We are managing around it, but I would not But, know, there there is, you know, somewhat of a a backlog in some cases of, you know, review of some things that has to be done on-site. And, you know, so I do think that there will be a kind of

Speaker 4

a burst

Speaker 5

in, you know, travel needs, you know, two sites, etcetera. I think that's one thing. I think, you know, as we get back to normal, there will be more general travel in the business as you say, you know, some of our internal costs of, you know, collaboration among groups and teams within the company. And also, you know, visit to clients, I I think will happen again. I I think that, you know, I I I think the pandemic has provided an opportunity to see the the value of, collaboration electronically through other means.

And that's been better integrated into our routine team interaction with clients. And I think that will continue. So I think the level will not be, you know, I don't think things are gonna snap back to the way they were. I think we will continue to work, I think a bit more efficiently on that side. But, you know, certainly, you know, a number of those costs will come back and, you know, people will get traveling again, is big, you know, change I see.

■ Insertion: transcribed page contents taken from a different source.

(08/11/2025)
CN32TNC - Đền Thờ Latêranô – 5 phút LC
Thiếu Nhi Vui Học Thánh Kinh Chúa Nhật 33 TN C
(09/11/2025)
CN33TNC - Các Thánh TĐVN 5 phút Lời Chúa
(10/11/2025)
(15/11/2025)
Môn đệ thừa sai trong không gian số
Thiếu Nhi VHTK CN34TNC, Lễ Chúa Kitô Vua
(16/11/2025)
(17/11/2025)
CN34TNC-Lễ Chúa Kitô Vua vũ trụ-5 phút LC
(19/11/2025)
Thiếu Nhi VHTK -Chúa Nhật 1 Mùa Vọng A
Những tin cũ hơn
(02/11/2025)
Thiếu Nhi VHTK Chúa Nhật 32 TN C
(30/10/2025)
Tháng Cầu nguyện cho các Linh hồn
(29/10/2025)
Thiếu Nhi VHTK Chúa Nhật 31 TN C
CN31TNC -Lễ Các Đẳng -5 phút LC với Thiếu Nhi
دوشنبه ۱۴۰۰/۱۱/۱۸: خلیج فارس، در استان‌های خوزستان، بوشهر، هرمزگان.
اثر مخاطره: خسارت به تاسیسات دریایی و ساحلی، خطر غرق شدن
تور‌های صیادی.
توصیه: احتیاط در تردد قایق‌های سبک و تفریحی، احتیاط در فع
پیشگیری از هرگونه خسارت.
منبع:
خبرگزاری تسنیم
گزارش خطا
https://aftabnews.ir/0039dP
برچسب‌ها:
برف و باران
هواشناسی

And of course, look, think with that is gonna come, you know, better patient access to sites and hopefully in many therapeutic areas an increase in the recruitment rate, etcetera, which is also gonna drive additional needs to be on-site.

Speaker 7

Great, thanks so much, August.

Speaker 0

Thank you. And that does conclude the Q and A session. I'll turn the call back over to Kevin Brady for any closing remarks.

Speaker 1

Thank you for joining us on today's call and for your interest in Medpace. We look forward to speaking with you again in the first quarter twenty twenty one earnings call. Thanks and have a good day.

Speaker 0

Thank you. That does conclude today's conference call. You may now disconnect.